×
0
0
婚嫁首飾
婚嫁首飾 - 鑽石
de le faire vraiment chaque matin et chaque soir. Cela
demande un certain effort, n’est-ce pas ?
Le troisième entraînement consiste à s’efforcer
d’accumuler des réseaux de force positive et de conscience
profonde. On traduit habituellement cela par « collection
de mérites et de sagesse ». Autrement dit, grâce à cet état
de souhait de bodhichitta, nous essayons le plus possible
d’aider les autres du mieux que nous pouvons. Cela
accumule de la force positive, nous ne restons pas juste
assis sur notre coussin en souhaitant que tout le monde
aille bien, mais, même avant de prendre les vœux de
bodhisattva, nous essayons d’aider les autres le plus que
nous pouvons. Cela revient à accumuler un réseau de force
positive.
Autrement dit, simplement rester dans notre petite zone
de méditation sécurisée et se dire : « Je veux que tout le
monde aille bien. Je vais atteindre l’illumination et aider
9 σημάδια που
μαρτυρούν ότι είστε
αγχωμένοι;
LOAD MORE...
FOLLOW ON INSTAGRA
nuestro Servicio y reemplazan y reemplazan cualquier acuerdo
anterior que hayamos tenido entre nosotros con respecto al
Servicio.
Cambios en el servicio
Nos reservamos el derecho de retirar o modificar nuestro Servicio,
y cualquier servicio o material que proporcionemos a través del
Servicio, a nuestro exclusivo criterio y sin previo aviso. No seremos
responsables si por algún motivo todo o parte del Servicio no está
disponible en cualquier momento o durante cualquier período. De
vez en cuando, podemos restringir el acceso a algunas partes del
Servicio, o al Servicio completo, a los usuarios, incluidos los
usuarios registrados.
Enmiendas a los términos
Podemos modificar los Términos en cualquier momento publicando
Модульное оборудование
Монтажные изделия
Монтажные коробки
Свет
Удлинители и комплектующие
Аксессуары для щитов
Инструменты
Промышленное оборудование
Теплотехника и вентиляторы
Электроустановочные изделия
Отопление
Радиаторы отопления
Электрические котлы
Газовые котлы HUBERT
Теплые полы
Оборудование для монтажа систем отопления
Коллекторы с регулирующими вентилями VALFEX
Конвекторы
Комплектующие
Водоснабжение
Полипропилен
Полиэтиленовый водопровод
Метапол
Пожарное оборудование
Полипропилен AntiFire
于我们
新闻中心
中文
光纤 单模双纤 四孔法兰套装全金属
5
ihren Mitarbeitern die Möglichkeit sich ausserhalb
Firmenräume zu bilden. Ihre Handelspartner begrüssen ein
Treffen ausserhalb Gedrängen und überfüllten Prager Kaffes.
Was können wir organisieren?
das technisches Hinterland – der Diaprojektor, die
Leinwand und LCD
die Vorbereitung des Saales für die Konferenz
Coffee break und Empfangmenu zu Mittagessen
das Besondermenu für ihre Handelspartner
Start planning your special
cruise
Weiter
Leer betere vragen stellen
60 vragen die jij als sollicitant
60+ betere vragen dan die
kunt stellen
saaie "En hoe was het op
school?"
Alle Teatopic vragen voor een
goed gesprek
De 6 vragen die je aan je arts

▶ [TASK DIRECTIONS] In the listing above, find each line with the word "изделия" and copy it out.

▶ [RESULT OF THE EXERCISE]
Монтажные изделия
Электроустановочные изделия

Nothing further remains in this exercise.